[Rendered page images]
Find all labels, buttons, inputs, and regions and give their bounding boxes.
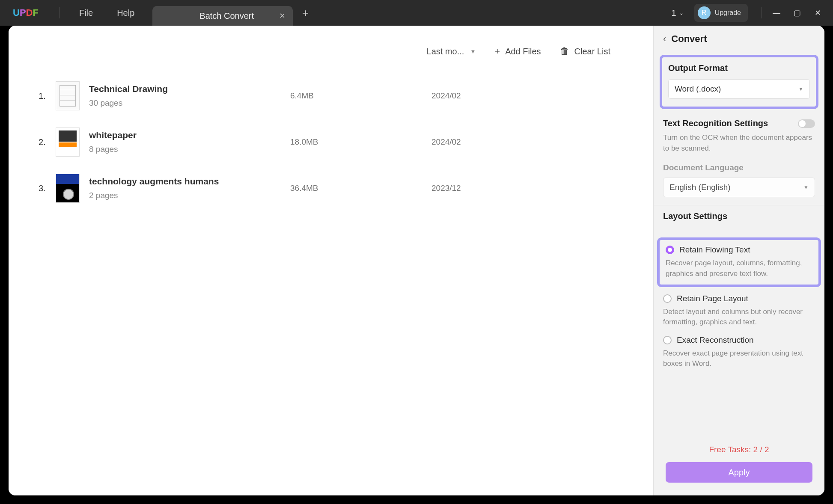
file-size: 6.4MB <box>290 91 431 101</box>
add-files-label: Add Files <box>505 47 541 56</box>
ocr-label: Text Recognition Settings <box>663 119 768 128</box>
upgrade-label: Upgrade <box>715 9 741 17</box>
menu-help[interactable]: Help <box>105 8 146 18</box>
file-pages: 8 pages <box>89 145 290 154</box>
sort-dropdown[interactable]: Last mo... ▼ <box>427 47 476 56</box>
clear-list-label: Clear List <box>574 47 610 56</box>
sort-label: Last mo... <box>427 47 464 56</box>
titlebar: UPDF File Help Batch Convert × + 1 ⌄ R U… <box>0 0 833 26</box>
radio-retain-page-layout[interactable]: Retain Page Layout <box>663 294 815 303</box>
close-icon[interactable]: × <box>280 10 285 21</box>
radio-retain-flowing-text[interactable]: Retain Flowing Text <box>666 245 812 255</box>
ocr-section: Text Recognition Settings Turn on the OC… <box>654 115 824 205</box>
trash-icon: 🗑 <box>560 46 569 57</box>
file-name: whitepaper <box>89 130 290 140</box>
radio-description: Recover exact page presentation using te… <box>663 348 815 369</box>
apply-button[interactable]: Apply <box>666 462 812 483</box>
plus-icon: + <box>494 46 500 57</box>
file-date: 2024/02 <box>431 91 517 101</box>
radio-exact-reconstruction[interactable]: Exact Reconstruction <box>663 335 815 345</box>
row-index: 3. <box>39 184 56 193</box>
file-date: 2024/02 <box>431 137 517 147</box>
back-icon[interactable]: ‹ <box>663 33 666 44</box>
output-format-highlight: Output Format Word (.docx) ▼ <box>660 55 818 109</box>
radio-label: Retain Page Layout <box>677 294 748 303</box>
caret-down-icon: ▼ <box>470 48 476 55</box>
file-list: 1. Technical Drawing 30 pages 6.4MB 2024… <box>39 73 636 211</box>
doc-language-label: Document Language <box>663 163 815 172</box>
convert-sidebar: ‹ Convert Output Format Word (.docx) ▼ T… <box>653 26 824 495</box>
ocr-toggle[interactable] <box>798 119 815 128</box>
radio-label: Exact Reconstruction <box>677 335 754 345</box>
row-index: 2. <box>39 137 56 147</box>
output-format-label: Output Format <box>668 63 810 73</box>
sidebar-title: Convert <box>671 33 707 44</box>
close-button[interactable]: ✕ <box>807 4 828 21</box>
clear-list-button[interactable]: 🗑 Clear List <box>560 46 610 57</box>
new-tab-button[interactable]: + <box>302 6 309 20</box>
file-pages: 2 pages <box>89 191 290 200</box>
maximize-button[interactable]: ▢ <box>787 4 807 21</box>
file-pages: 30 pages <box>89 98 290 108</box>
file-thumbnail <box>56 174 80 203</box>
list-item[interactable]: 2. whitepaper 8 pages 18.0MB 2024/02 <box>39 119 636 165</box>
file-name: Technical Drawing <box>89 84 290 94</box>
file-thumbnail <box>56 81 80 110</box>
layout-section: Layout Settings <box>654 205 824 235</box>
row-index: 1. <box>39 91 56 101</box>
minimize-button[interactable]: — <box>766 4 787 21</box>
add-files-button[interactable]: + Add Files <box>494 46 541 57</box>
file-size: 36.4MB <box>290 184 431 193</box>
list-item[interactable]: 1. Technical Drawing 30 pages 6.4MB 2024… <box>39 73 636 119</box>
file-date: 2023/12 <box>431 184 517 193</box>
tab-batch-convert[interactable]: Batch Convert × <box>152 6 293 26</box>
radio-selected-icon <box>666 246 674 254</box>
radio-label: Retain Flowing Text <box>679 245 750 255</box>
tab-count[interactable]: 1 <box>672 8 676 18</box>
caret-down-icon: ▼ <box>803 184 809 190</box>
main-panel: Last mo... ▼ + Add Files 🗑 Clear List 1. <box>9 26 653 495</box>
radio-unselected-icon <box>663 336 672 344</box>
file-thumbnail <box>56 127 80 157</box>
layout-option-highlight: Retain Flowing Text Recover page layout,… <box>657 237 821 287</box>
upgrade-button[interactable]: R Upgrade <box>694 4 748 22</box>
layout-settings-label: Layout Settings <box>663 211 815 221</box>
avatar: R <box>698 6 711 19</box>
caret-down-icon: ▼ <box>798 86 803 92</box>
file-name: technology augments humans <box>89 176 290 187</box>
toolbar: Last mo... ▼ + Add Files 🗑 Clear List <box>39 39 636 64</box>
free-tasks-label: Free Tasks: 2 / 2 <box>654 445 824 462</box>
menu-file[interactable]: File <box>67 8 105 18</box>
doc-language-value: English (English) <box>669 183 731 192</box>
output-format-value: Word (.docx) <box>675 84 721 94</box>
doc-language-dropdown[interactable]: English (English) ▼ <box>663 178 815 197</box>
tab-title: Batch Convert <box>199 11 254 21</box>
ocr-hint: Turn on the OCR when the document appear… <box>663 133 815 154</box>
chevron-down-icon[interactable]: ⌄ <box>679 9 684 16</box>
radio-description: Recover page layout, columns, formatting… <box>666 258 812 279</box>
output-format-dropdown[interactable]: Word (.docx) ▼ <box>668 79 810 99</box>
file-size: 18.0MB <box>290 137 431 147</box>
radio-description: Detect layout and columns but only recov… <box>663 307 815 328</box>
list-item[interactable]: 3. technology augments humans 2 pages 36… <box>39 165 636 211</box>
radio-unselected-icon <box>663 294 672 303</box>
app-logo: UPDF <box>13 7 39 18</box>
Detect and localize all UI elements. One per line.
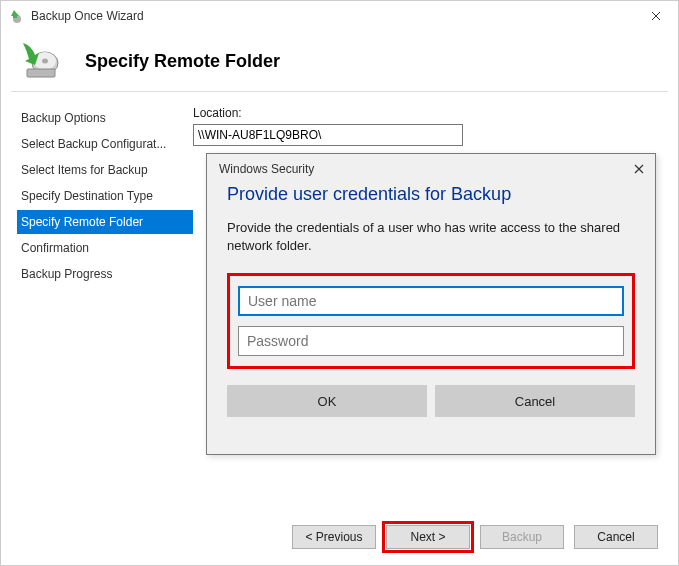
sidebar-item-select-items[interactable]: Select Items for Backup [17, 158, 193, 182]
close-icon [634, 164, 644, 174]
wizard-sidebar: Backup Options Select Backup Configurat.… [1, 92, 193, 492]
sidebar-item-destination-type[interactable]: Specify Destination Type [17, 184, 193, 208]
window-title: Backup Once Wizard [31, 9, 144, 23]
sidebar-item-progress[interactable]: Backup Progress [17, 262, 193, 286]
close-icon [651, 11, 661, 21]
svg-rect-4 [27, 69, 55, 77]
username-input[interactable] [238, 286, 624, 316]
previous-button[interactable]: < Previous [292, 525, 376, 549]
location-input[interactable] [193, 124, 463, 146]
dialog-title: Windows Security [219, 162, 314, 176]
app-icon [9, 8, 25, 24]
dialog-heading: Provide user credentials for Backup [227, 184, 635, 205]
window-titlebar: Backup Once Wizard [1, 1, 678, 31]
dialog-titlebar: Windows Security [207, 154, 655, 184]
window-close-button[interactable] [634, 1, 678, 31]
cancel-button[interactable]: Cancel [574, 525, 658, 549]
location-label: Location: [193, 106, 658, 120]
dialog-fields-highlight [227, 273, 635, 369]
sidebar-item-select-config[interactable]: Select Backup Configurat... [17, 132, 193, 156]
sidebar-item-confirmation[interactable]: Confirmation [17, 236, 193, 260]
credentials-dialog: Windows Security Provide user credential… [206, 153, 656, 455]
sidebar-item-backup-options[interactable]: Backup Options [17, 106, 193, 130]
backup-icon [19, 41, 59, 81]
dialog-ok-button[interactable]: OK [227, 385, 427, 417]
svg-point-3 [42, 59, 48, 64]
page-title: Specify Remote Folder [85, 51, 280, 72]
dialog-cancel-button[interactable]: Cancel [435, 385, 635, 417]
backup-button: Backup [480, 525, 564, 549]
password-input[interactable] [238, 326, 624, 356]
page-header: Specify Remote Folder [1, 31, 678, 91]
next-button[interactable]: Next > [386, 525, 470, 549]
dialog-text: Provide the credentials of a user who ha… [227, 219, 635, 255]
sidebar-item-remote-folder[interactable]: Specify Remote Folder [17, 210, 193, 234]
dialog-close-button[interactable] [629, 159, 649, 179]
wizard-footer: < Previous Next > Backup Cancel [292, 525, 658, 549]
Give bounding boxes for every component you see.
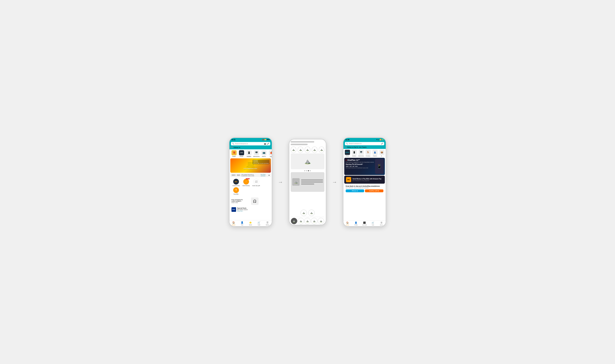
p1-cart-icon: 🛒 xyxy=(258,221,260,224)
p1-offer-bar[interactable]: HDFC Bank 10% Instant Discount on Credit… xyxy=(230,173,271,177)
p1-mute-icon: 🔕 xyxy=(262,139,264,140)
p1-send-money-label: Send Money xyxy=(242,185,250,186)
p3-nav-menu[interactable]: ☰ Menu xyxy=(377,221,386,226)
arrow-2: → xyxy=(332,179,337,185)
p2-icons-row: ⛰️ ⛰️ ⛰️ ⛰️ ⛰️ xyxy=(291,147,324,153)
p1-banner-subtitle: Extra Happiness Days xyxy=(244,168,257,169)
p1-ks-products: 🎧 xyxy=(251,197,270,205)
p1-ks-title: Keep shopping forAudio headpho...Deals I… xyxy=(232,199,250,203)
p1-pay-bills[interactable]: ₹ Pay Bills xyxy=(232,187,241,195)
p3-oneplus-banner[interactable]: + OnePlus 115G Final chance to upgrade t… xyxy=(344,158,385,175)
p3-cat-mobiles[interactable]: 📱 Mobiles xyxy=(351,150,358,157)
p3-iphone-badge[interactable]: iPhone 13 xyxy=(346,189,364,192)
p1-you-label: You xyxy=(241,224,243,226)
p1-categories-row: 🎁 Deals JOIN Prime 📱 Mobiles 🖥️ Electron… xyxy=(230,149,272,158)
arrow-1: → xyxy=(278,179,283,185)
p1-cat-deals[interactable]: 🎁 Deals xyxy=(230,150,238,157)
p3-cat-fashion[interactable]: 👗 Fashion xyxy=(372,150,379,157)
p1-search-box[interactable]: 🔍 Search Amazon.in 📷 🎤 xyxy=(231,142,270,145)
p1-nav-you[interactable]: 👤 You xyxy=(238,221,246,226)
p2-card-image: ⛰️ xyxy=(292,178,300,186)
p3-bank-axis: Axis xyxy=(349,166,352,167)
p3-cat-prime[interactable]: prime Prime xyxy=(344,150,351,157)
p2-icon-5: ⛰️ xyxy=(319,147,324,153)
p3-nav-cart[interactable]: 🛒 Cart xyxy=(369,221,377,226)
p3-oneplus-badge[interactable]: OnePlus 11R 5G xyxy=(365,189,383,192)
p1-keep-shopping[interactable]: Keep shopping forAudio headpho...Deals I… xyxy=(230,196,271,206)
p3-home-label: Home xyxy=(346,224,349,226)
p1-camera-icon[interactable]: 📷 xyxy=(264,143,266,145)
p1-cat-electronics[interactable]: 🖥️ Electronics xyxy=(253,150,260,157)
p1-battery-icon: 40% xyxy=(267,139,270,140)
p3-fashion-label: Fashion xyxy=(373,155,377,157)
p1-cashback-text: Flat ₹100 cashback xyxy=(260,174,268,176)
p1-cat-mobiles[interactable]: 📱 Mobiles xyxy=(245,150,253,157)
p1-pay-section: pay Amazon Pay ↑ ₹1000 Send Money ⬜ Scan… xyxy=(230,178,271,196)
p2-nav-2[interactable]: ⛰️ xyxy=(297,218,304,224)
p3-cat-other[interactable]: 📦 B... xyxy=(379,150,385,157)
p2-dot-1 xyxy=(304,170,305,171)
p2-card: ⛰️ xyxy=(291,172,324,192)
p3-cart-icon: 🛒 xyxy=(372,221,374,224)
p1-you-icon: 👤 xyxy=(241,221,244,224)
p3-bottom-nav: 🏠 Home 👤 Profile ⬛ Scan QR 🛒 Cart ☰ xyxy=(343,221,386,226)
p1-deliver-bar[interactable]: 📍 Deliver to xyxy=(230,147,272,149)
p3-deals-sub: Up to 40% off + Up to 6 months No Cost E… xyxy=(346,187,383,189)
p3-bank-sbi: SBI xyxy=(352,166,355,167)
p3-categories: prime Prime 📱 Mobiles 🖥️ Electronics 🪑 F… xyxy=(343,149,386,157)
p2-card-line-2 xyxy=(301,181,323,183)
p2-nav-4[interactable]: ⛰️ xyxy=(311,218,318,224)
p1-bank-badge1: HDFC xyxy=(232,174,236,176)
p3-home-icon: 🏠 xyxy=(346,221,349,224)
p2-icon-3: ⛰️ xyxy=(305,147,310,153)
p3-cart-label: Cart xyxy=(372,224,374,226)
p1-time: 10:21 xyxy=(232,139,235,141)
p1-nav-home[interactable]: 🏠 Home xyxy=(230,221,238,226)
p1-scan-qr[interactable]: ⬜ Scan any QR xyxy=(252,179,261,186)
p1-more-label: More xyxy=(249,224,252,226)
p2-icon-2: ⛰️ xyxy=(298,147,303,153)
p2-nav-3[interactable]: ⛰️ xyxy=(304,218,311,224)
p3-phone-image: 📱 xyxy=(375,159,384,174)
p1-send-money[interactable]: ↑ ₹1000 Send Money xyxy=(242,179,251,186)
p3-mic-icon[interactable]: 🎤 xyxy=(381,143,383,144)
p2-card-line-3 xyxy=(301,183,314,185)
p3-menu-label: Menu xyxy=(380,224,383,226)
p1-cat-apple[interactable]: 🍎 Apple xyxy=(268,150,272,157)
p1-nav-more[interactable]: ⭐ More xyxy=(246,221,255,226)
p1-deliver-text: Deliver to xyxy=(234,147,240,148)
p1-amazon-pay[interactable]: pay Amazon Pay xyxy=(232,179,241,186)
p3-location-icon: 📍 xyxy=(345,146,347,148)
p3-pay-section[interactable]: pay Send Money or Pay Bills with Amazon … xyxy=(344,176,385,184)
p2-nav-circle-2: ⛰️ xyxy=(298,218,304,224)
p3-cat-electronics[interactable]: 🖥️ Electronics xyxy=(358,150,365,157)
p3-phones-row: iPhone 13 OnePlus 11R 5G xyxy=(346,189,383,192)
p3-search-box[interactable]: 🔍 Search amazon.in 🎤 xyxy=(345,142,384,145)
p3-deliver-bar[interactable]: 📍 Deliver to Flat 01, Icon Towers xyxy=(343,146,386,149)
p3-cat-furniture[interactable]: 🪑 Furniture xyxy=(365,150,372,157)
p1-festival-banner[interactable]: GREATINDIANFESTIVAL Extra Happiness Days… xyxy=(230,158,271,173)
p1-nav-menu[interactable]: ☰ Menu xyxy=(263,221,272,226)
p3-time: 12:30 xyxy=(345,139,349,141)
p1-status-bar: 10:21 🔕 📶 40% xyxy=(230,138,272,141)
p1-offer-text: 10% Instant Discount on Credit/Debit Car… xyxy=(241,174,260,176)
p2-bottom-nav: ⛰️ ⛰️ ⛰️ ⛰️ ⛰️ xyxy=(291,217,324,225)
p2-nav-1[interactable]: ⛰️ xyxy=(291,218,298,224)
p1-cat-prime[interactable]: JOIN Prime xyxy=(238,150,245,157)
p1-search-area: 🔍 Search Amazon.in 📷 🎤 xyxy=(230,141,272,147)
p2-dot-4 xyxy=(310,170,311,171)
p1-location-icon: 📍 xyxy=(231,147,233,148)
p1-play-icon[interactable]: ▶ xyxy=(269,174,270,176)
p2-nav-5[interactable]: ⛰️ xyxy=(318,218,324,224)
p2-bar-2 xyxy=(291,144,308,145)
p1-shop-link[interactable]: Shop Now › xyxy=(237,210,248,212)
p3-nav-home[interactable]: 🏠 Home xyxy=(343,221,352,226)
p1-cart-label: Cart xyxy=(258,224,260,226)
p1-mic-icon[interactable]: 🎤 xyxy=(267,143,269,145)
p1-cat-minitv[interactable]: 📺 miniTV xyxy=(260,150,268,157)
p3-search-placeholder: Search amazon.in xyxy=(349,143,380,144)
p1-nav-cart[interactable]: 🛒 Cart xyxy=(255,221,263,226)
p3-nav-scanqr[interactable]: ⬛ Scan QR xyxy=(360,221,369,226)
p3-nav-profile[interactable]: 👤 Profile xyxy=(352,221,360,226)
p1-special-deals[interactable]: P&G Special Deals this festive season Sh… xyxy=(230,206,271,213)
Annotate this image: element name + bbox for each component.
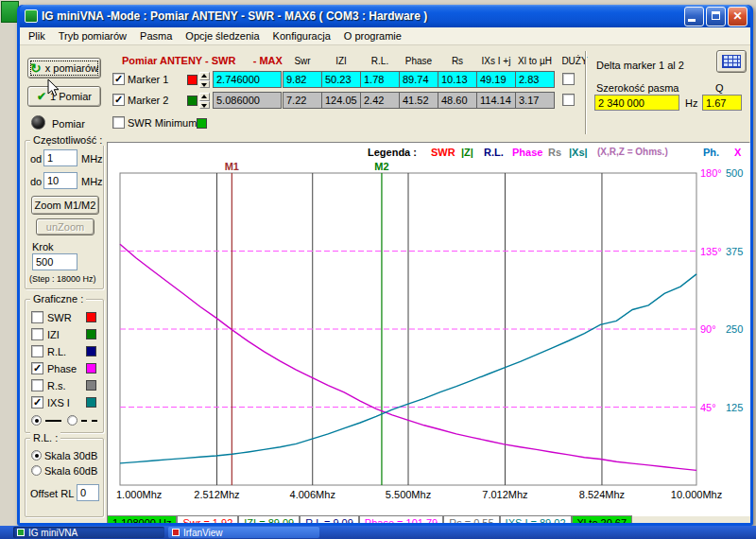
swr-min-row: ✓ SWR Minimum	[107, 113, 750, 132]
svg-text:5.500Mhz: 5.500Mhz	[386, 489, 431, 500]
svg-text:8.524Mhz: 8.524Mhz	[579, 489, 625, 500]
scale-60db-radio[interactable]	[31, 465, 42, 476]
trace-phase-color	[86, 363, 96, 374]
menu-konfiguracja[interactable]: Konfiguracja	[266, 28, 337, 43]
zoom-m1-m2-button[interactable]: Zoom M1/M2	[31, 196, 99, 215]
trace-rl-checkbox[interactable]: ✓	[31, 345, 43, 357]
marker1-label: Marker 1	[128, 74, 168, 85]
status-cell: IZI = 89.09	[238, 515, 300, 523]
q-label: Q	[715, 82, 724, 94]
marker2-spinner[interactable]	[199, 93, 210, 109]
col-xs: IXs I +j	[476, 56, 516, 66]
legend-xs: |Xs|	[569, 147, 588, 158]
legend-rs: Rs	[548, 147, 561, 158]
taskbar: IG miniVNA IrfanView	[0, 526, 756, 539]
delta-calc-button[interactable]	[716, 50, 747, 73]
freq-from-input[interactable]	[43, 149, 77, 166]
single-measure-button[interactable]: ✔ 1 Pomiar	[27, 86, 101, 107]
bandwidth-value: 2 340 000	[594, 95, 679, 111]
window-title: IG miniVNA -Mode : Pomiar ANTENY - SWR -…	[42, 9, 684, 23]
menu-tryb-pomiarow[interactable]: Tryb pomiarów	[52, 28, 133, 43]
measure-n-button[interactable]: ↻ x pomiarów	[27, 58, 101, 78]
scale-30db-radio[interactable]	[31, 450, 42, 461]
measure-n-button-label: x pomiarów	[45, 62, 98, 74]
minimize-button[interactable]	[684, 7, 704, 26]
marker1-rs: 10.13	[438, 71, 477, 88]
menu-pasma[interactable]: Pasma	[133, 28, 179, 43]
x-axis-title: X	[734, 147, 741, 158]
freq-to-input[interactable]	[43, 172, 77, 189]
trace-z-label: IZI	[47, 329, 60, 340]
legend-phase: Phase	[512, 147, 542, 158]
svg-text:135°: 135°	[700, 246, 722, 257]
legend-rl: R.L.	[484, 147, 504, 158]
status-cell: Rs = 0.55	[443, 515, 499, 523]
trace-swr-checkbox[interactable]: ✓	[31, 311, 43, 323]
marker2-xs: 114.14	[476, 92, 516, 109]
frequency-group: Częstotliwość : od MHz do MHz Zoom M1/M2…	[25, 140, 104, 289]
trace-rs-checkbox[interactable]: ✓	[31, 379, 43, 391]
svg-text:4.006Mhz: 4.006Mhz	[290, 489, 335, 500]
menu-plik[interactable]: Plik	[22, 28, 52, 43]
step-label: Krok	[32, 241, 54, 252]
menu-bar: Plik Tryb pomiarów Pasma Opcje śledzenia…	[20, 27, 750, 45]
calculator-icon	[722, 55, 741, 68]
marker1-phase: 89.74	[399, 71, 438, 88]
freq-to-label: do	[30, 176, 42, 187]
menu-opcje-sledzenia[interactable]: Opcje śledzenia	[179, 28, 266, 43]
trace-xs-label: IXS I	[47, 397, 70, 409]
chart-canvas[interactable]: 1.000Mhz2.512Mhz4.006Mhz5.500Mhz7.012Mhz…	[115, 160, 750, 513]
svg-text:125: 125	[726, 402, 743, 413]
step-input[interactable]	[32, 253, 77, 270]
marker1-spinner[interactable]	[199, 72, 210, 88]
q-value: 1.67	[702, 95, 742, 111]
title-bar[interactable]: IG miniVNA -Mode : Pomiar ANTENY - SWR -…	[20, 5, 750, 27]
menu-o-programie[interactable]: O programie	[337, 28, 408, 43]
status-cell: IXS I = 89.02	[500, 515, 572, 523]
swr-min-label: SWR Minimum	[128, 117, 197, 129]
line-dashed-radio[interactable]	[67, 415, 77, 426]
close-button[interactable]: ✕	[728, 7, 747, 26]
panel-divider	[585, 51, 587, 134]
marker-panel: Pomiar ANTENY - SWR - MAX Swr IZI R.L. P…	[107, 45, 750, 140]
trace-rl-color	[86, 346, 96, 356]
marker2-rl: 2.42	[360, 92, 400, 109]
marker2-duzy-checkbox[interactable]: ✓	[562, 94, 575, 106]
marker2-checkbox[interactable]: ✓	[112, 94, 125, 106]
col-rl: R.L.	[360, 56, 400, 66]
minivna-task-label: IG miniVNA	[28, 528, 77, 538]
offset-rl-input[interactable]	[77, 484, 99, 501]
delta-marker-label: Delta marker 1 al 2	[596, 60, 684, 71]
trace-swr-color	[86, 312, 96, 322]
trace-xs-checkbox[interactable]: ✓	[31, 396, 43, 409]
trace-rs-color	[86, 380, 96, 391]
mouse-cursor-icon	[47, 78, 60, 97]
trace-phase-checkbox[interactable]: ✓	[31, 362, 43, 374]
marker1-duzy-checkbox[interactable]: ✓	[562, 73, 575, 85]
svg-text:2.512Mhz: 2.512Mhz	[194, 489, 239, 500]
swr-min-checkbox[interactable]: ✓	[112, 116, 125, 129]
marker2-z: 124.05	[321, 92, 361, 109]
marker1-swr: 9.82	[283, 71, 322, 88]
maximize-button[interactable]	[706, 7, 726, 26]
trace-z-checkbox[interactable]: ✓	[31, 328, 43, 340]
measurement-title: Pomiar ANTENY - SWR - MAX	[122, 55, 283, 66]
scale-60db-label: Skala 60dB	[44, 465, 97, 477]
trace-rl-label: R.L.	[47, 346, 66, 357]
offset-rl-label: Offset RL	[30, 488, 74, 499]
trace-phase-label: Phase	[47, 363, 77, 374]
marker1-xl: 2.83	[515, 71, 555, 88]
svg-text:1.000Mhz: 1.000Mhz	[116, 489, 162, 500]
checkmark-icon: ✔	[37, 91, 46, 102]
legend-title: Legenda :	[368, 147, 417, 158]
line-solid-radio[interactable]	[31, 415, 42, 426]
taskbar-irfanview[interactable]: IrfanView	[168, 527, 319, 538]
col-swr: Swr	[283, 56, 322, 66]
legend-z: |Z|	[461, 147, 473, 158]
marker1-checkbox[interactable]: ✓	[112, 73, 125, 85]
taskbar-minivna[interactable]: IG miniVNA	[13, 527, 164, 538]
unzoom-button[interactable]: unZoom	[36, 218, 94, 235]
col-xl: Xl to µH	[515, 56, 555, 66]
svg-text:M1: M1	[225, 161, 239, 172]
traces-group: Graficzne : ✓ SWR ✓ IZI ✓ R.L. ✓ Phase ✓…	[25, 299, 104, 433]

WORK ITEM >> Whenever a line of the data holds the string "Fashion", pick that line out.

RESPONSE TO THE EXERCISE >>
p3-cat-fashion[interactable]: 👗 Fashion xyxy=(372,150,379,157)
p3-fashion-label: Fashion xyxy=(373,155,377,157)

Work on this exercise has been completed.